Head and neck cancers
These start in the cells that form the lining of the mouth, nose, throat or ear, or the surface layer covering the tongue.
Cancer can occur in many different areas of the head and neck:
- nasal and sinus cancer
- nasopharyngeal cancer
- salivary gland cancer
- laryngeal (larynx / voice box) cancer
- thyroid cancer
- oral (mouth) cancer
- oropharyngeal cancer
- ear cancer
Head and neck cancers can also develop from other types of cells.
If your GP suspects you may have a head or neck cancer, you will be referred to the Ear, Nose and Throat (ENT) Department.
- Investigations and diagnosis
The Head and Neck Multi-disciplinary Team (MDT) meets every week to discuss patients who have suspected, recurrent or confirmed head and neck cancer.
These discussions help the team decide the best treatment plans for patients.

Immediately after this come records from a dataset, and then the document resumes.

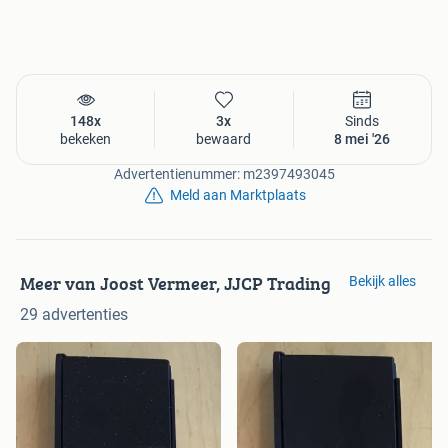
148x
3x
Sinds
bekeken
bewaard
8 mei '26
Advertentienummer: m2397493045
Meld aan Marktplaats
Meer van Joost Vermeer, JJCP Trading
Bekijk alles
29 advertenties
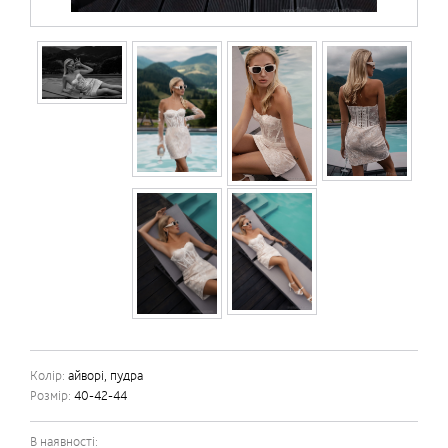
Колір:
айворі, пудра
Розмір:
40-42-44
В наявності:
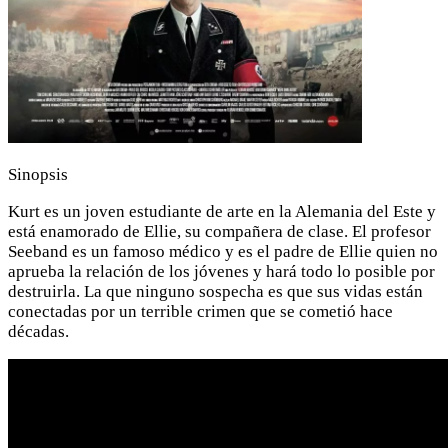
Sinopsis
Kurt es un joven estudiante de arte en la Alemania del Este y
está enamorado de Ellie, su compañera de clase. El profesor
Seeband es un famoso médico y es el padre de Ellie quien no
aprueba la relación de los jóvenes y hará todo lo posible por
destruirla. La que ninguno sospecha es que sus vidas están
conectadas por un terrible crimen que se cometió hace
décadas.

The team includes a range of specialists, including:
- ear, nose and throat (ENT) surgeons
- plastic surgeons
- maxillofacial surgeons
- clinical nurse specialists
- specialist radiographers
- speech and language therapists
- dental professionals
- admin staff
A copy of any discussions will be sent to the patient’s GP.
Your treatment options will depend on your diagnosis and the stage of cancer. Your treatment options will be discussed with you in detail.
Treatment types include:
Patients having surgery may be asked to meet one of our medical team for a pre-assessment to ensure they are fit for the procedure.
In some cases, patients are asked to have an anaesthetic assessment. This may require an overnight stay. Do not worry if this happens.
Our team of specialist nurses will be available to answer any questions.
You will be asked to sign a consent form before treatment. No medical treatment can be given without patient consent.
It is important that you read and understand this form before signing it.
Recovery is different for everyone and will depend on the type of treatment you have had.
It will usually take some time to recover from treatment for head or neck cancer.
There will be emotional changes and long-term effects to deal with, so it’s important that you take time to adjust.
If you are a smoker, you should try to quit. Smoking is the main cause of head and neck cancers. Continuing to smoke puts you at greater risk of developing a second cancer.
Smoking may also have a negative effect on your treatment or make the side effects worse.
It’s important to have a nutritious and well-balanced diet with plenty of fresh fruit and vegetables, even if your appetite and interest in food has been reduced by treatment.
Our clinical nurse specialists can refer you to a dietician who will advise on eating well and answer any questions you have.
After your treatment is complete, you will be asked to return to the hospital for follow-up appointments.
These review appointments allow us to check the progress of your recovery. They are also an opportunity for you to discuss any concerns you may have.
If you have any problems or notice any new symptoms in between review appointments, contact your GP or specialist doctor.